Через какое-то время мою голову обдало волной жара, и я чуть не потерял сознание. От волнения у меня свело шею, ноги дрожали, живот пронизала жгучая, острая боль. Разум мутился. Я не мог совладать с ситуацией, с одолевавшими меня мыслями. С этим надо было кончать. Мне больше не удастся жить как ни в чем не бывало. Я вышел из душа с твердым намерением пойти в комиссариат и сдаться, но вслед за тем, меньше чем через минуту, передумал: если я хоть в чем-нибудь сознаюсь, погублю не только себя, но и Максима с его родней. А ведь они столько раз помогали мне и рисковали ради меня. В конце концов, чтобы не дать волю страху, я надел спортивный костюм и выскочил из дома.
2
Я трижды обежал озеро – мчался что есть мочи. Кругом все было бело и покрыто инеем. Представшая перед моим взором картина завораживала меня. Я стремительно несся вперед, и мне казалось, что я сливаюсь с природой, будто деревья, снег и ветер обволакивают меня своей хрустальной пеленой. Вокруг все сияло неугасимым светом. Передо мною лежала покрытая льдом девственная, почти сказочная земля. Чистая страница, на которой, как мне казалось, я смогу писать следующие главы своей жизни.
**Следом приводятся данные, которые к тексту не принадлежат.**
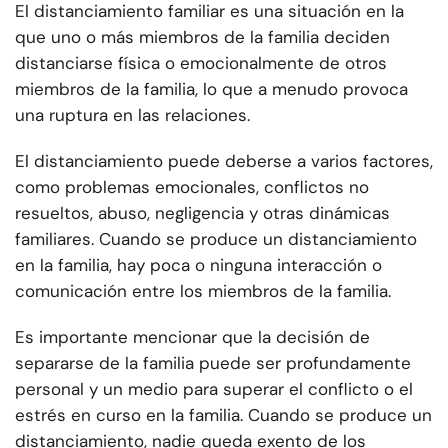
El distanciamiento familiar es una situación en la
que uno o más miembros de la familia deciden
distanciarse física o emocionalmente de otros
miembros de la familia, lo que a menudo provoca
una ruptura en las relaciones.
El distanciamiento puede deberse a varios factores,
como problemas emocionales, conflictos no
resueltos, abuso, negligencia y otras dinámicas
familiares. Cuando se produce un distanciamiento
en la familia, hay poca o ninguna interacción o
comunicación entre los miembros de la familia.
Es importante mencionar que la decisión de
separarse de la familia puede ser profundamente
personal y un medio para superar el conflicto o el
estrés en curso en la familia. Cuando se produce un
distanciamiento, nadie queda exento de los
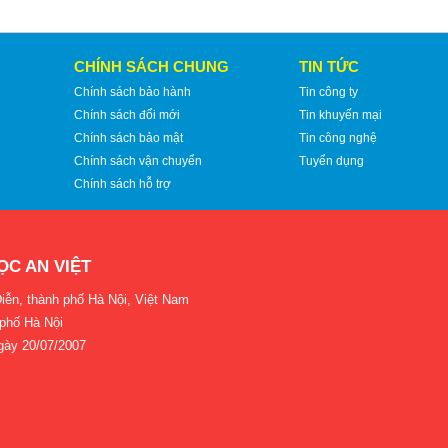
CHÍNH SÁCH CHUNG
TIN TỨC
Chính sách bảo hành
Tin công ty
Chính sách đổi mới
Tin khuyến mại
Chính sách bảo mật
Tin công nghệ
Chính sách vận chuyển
Tuyển dụng
Chính sách hỗ trợ
ỌC AN VIỆT
iễn, thành phố Hà Nội, Việt Nam
 phố Hà Nội
gày 20/07/2007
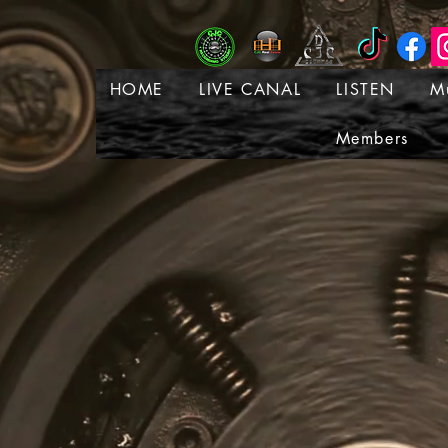
HOME
LIVE CANAL
LISTEN
M
Members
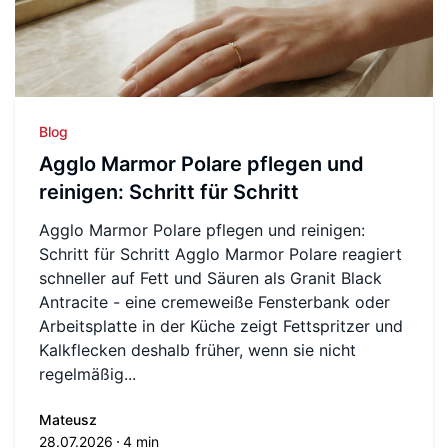
Blog
Agglo Marmor Polare pflegen und
reinigen: Schritt für Schritt
Agglo Marmor Polare pflegen und reinigen:
Schritt für Schritt Agglo Marmor Polare reagiert
schneller auf Fett und Säuren als Granit Black
Antracite - eine cremeweiße Fensterbank oder
Arbeitsplatte in der Küche zeigt Fettspritzer und
Kalkflecken deshalb früher, wenn sie nicht
regelmäßig...
Mateusz
28.07.2026
4 min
По дороге домой, едва передвигая ноги после пробежки, я сделал крюк, миновав корпус Никола де Сталя. Опустевшее здание походило на корабль-призрак. Я напрасно стучал в двери: ни Фанни, ни Винки дома не было. Дверь к одной была заперта, а к другой – распахнута настежь, как будто хозяйка вышла и вот-вот должна была вернуться. Я вошел в дверь и долго стоял посреди комнаты, будто окутанный теплым коконом. Здесь все напоминало о Винке. От обстановки веяло какой-то уютной грустью, застывшей во времени. Постель была разобрана, простыни все еще хранили свежий запах духов и скошенной травы.
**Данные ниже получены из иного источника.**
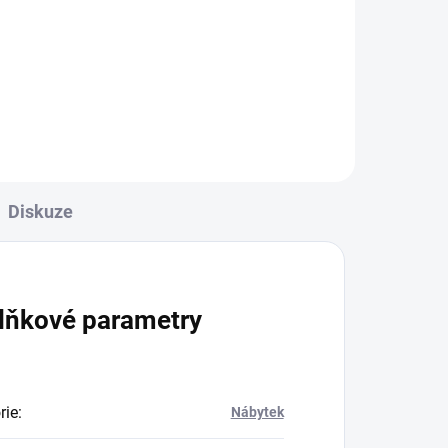
Diskuze
lňkové parametry
rie
:
Nábytek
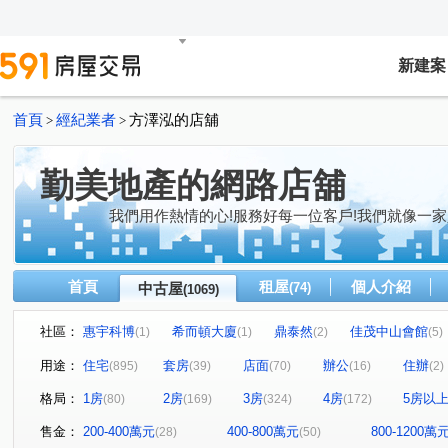
新建案
首頁
經紀業者
方澤泓的店舖
>
>
勤美地產的網路店舖
我們用作熱情的心!服務好每一位客戶!我們就像一家
首頁
租屋
個人介紹
中古屋
(74)
(1069)
社區：
惠宇科博
希而頓大廈
鼎泰然
佳茂中山會館
(1)
(1)
(2)
(5)
大河文明公寓
全友樁山莊
太子地球村
中港奇
(2)
(11)
(1)
用途：
住宅
套房
店面
辦公
住辦
(895)
(39)
(70)
(16)
(2)
長億城香榭區綠茵區
惠宇敦悅
微笑之心
親家
(2)
(5)
(8)
格局：
1房
2房
3房
4房
5房以
(80)
(169)
(324)
(172)
大地球
頂好文心春之頌
大毅京都
惠宇和樂
(3)
(2)
(1)
(18
鉅虹最上景
市政1號院
市政寶佳麗
萊茵鴻運金
(3)
(7)
(1)
售金：
200-400萬元
400-800萬元
800-1200萬
(28)
(50)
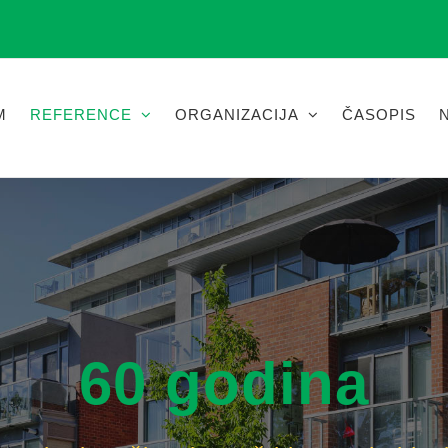
M
REFERENCE
ORGANIZACIJA
ČASOPIS
60 godina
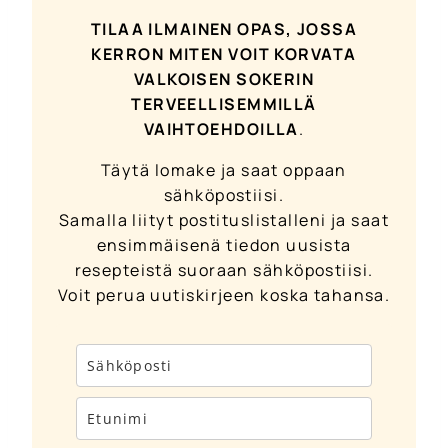
TILAA ILMAINEN OPAS, JOSSA
KERRON MITEN VOIT KORVATA
VALKOISEN SOKERIN
TERVEELLISEMMILLÄ
VAIHTOEHDOILLA
.
Täytä lomake ja saat oppaan
sähköpostiisi.
Samalla liityt postituslistalleni ja saat
ensimmäisenä tiedon uusista
resepteistä suoraan sähköpostiisi.
Voit perua uutiskirjeen koska tahansa.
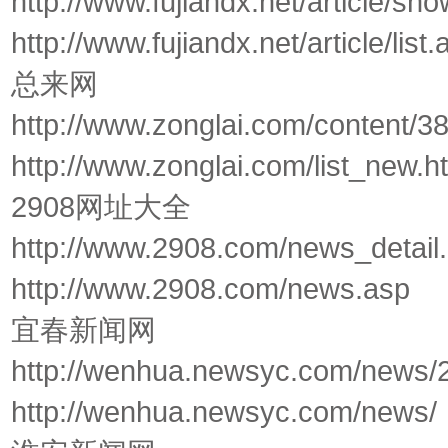
http://www.fujiandx.net/article/s
http://www.fujiandx.net/article/lis
总来网
http://www.zonglai.com/content/3
http://www.zonglai.com/list_new.h
2908网址大全
http://www.2908.com/news_detai
http://www.2908.com/news.asp
宜春新闻网
http://wenhua.newsyc.com/news/
http://wenhua.newsyc.com/news/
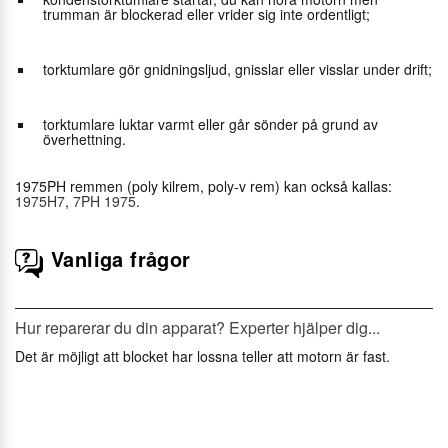
trumman är blockerad eller vrider sig inte ordentligt;
torktumlare gör gnidningsljud, gnisslar eller visslar under drift;
torktumlare luktar varmt eller går sönder på grund av
överhettning.
1975PH remmen (poly kilrem, poly-v rem) kan också kallas:
1975H7
,
7PH 1975
.
Vanliga frågor
Hur reparerar du din apparat? Experter hjälper dig...
Det är möjligt att blocket har lossna teller att motorn är fast.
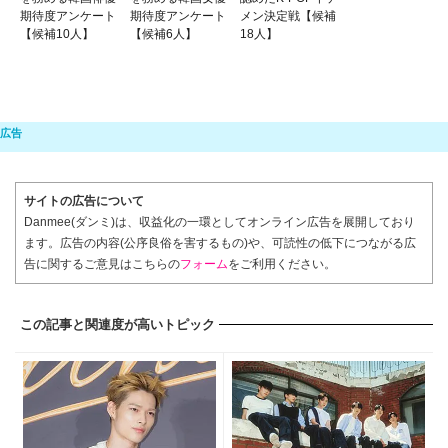
期待度アンケート
期待度アンケート
メン決定戦【候補
【候補10人】
【候補6人】
18人】
サイトの広告について
Danmee(ダンミ)は、収益化の一環としてオンライン広告を展開しており
ます。広告の内容(公序良俗を害するもの)や、可読性の低下につながる広
告に関するご意見はこちらの
フォーム
をご利用ください。
この記事と関連度が高いトピック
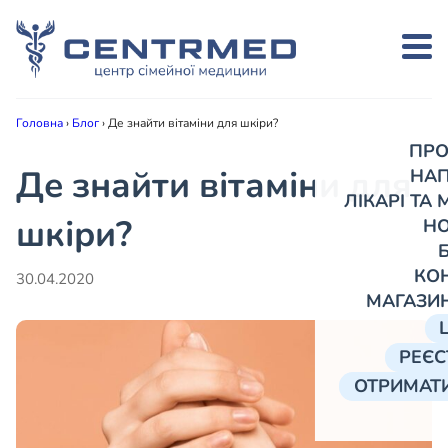
Головна
›
Блог
›
Де знайти вітаміни для шкіри?
ПРО
Де знайти вітаміни для
НА
ЛІКАРІ ТА
шкіри?
Н
КО
30.04.2020
МАГАЗИ
РЕЄС
ОТРИМАТИ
В эти пятнадцать квадратных метров вмещался весь мир девушки. К стене были прикноплены афиши «Хиросима, любовь моя» и «Кошка на раскаленной крыше». Черно-белые портреты писателей – Колетт, Вирджинии Вулф, Рембо, Теннесси Уильямса. Страница из иллюстрированного журнала с эротической фотографией Ли Миллер, сделанной Маном Рэем. Почтовая открытка с цитатой из Франсуазы Саган про скорость, море, яркость и черноту. На подоконнике – орхидея-ванда и копия статуэтки Бранкузи «Мадемуазель Погани», которую я ей как-то подарил на день рождения. На рабочем столе громоздилась беспорядочная куча компакт-дисков. Классика: Сати, Шопен, Шуберт, старый добрый рок: Roxy Music, Kate Bush, Procol Harum, а также заумные записи, которые она давала мне прослушать и которые показались мне непонятными: Пьера Шеффера, Пьера Анри, Оливье Мессиана…
На тумбочке я заметил книгу, которую видел вчера: сборник стихов русской поэтессы Марины Цветаевой. Четкая дарственная надпись на форзаце, выведенная, должно быть, рукой Алексиса Клемана, повергла меня в глубокое уныние:
Винке.
Мне хочется быть душой бестелесной,
Чтобы не расставаться с тобой никогда.
Любить тебя – значит жить.
Алексис
Я прождал мою подругу еще несколько минут. В животе у меня тревожно покалывало. А чтобы скоротать время, я включил лазерный CD-проигрыватель. И поставил «Воскресное утро» – первую композицию группы Velvet Underground из одноименного альбома. Благо эта вещица как нельзя лучше гармонировала с окружающей атмосферой – прозрачной, возвышенной и отравляющей. Я все ждал и ждал, пока наконец не стал смутно догадываться, что Винка уже не придет. Никогда. Словно одурманенный, я просидел в ее комнате еще какое-то время, вдыхая и впитывая в себя частицы оставшегося после нее запаха.
Все эти годы я часто думал, чем Винка так очаровала меня, откуда взялось это болезненно-пленительное головокружение, которое я ощущал постоянно. Как от наркотика. Даже когда мы были вместе, даже когда Винка целиком принадлежала мне, чувство утраты не покидало меня. У нас были волшебные мгновения – встречи, наполненные мелодиями и гармониями, которые своим совершенством напоминали некоторые популярные песни. Но это ощущение легкости длилось недолго. Даже когда я проживал эти мгновения, я знал, что они подобны мыльным пузырям. Которые вот-вот лопнут.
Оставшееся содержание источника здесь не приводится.